Jensen Huang Founder, President and CEO at Nvidia | Official website
NVIDIA has introduced a new service, NVIDIA AI Foundry, along with NVIDIA NIM™ inference microservices to enhance generative AI capabilities for enterprises globally. The service allows organizations to build custom "supermodels" using the Llama 3.1 collection of models and NVIDIA's technology.
The AI Foundry enables enterprises and nations to create domain-specific models by training them with proprietary and synthetic data generated from Llama 3.1 405B and the NVIDIA Nemotron™ Reward model. Powered by the NVIDIA DGX™ Cloud AI platform, this service offers scalable compute resources co-engineered with leading public clouds.
Jensen Huang, founder and CEO of NVIDIA, stated, “Meta’s openly available Llama 3.1 models mark a pivotal moment for the adoption of generative AI within the world’s enterprises. Llama 3.1 opens the floodgates for every enterprise and industry to build state-of-the-art generative AI applications."
Mark Zuckerberg, founder and CEO of Meta, commented on the development: “The new Llama 3.1 models are a super-important step for open source AI.”
NVIDIA NIM inference microservices for Llama 3.1 models are now available for download from ai.nvidia.com. These microservices provide up to 2.5x higher throughput than running inference without NIM.
Accenture is among the first to adopt this service, using it to build custom Llama 3.1 models through its Accenture AI Refinery™ framework for internal use and client applications.
Julie Sweet, chair and CEO of Accenture, remarked, “Accenture has been working with NVIDIA NIM inference microservices for our internal AI applications... we can help clients quickly create and deploy custom Llama 3.1 models.”
The comprehensive service provided by NVIDIA AI Foundry includes software, infrastructure, expertise from the NVIDIA ecosystem, and support from global system integrator partners.

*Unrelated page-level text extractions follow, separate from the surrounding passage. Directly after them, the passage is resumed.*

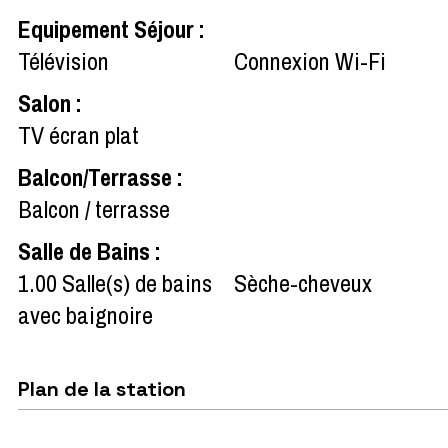
Equipement Séjour
:
Télévision
Connexion Wi-Fi
Salon
:
TV écran plat
Balcon/Terrasse
:
Balcon / terrasse
Salle de Bains
:
1.00
Salle(s) de bains
Sèche-cheveux
avec baignoire
Plan de la station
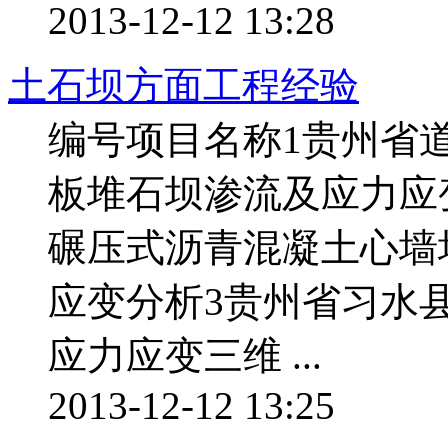
2013-12-12 13:28
土石坝方面工程经验
编号项目名称1贵州省
板堆石坝渗流及应力应
碾压式沥青混凝土心墙
应变分析3贵州省习水
应力应变三维 ...
2013-12-12 13:25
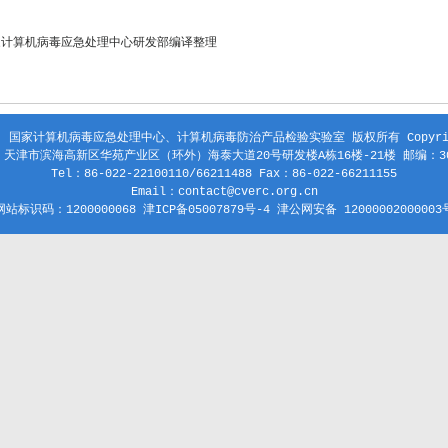
家计算机病毒应急处理中心研发部编译整理
 国家计算机病毒应急处理中心、计算机病毒防治产品检验实验室 版权所有 Copyright
天津市滨海高新区华苑产业区（环外）海泰大道20号研发楼A栋16楼-21楼 邮编：30
Tel：86-022-22100110/66211488 Fax：86-022-66211155
Email：contact@cverc.org.cn
网站标识码：1200000068 津ICP备05007879号-4 津公网安备 12000002000003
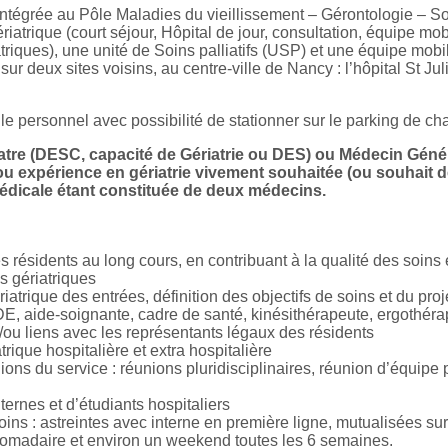
grée au Pôle Maladies du vieillissement – Gérontologie – Soin
ériatrique (court séjour, Hôpital de jour, consultation, équipe mob
riques), une unité de Soins palliatifs (USP) et une équipe mobil
ur deux sites voisins, au centre-ville de Nancy : l’hôpital St Julie
ule personnel avec possibilité de stationner sur le parking de c
iatre (DESC, capacité de Gériatrie ou DES) ou Médecin Géné
 expérience en gériatrie vivement souhaitée (ou souhait de
médicale étant constituée de deux médecins.
s résidents au long cours, en contribuant à la qualité des soins 
s gériatriques
atrique des entrées, définition des objectifs de soins et du proj
(IDE, aide-soignante, cadre de santé, kinésithérapeute, ergoth
u liens avec les représentants légaux des résidents
atrique hospitalière et extra hospitalière
ions du service : réunions pluridisciplinaires, réunion d’équipe 
ternes et d’étudiants hospitaliers
soins : astreintes avec interne en première ligne, mutualisées s
domadaire et environ un weekend toutes les 6 semaines.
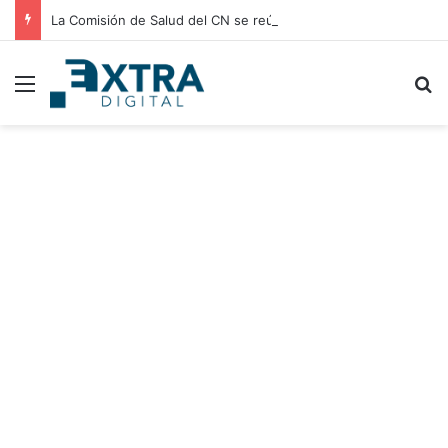
La Comisión de Salud del CN se reúne con médicos residentes para evaluar el incremento de su salario beca
Menu
B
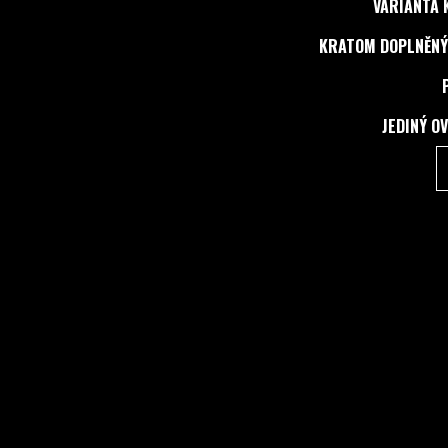
VARIANTA 
KRATOM DOPLNĚNÝ
JEDINÝ O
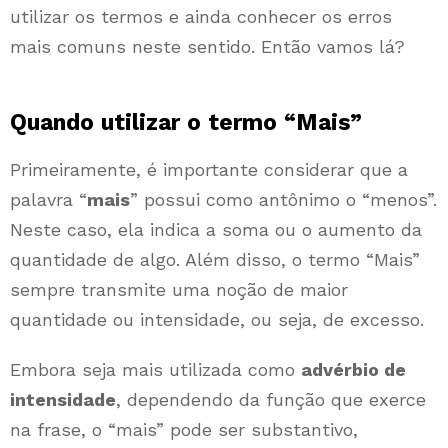
utilizar os termos e ainda conhecer os erros
mais comuns neste sentido. Então vamos lá?
Quando utilizar o termo “Mais”
Primeiramente, é importante considerar que a
palavra “
mais
” possui como antônimo o “menos”.
Neste caso, ela indica a soma ou o aumento da
quantidade de algo. Além disso, o termo “Mais”
sempre transmite uma noção de maior
quantidade ou intensidade, ou seja, de excesso.
Embora seja mais utilizada como
advérbio de
intensidade
, dependendo da função que exerce
na frase, o “mais” pode ser substantivo,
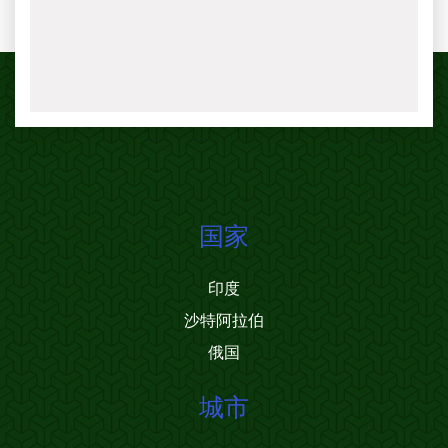
国家
印度
沙特阿拉伯
俄国
城市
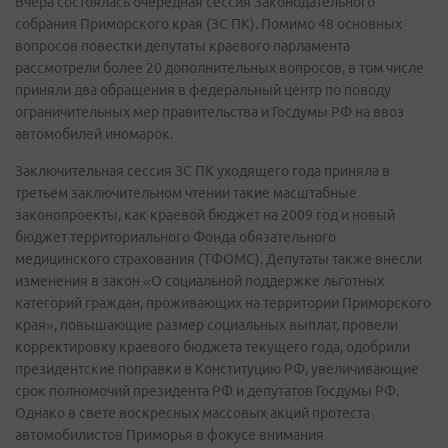
Вчера состоялась очередная сессия Законодательного
собрания Приморского края (ЗС ПК). Помимо 48 основных
вопросов повестки депутаты краевого парламента
рассмотрели более 20 дополнительных вопросов, в том числе
приняли два обращения в федеральный центр по поводу
ограничительных мер правительства и Госдумы РФ на ввоз
автомобилей иномарок.
Заключительная сессия ЗС ПК уходящего года приняла в
третьем заключительном чтении такие масштабные
законопроекты, как краевой бюджет на 2009 год и новый
бюджет территориального Фонда обязательного
медицинского страхования (ТФОМС). Депутаты также внесли
изменения в закон «О социальной поддержке льготных
категорий граждан, проживающих на территории Приморского
края», повышающие размер социальных выплат, провели
корректировку краевого бюджета текущего года, одобрили
президентские поправки в Конституцию РФ, увеличивающие
срок полномочий президента РФ и депутатов Госдумы РФ.
Однако в свете воскресных массовых акций протеста
автомобилистов Приморья в фокусе внимания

NVIDIA Nemotron-4 340B Reward model assists in generating synthetic data to improve model accuracy when creating custom supermodels. Enterprises can also use their own training data for domain-adaptive pretraining (DAPT) with NVIDIA NeMo.
NVIDIA has collaborated with Meta to offer a distillation recipe for smaller custom Llama 3.1 models suitable for various infrastructures like workstations and laptops.
Industry leaders such as Aramco, AT&T, and Uber are among the first to access these new services across sectors including healthcare, energy, financial services, retail, transportation, and telecommunications.
The Llama 3.1 collection comprises multilingual large language models (LLMs) in sizes ranging from 8B- to 405B-parameters trained on over 16,000 NVIDIA H100 Tensor Core GPUs.
New NeMo Retriever RAG Microservices further enhance response accuracy in production environments when combined with NIM inference microservices for Llama 3.1.
Hundreds of partners in the enterprise ecosystem can now integrate these microservices into their solutions supporting over five million developers and numerous startups within the NVIDIA community.
Production support is available through NVIDIA AI Enterprise while members of the NVIDIA Developer Program will soon have free access to NIM microservices for research purposes.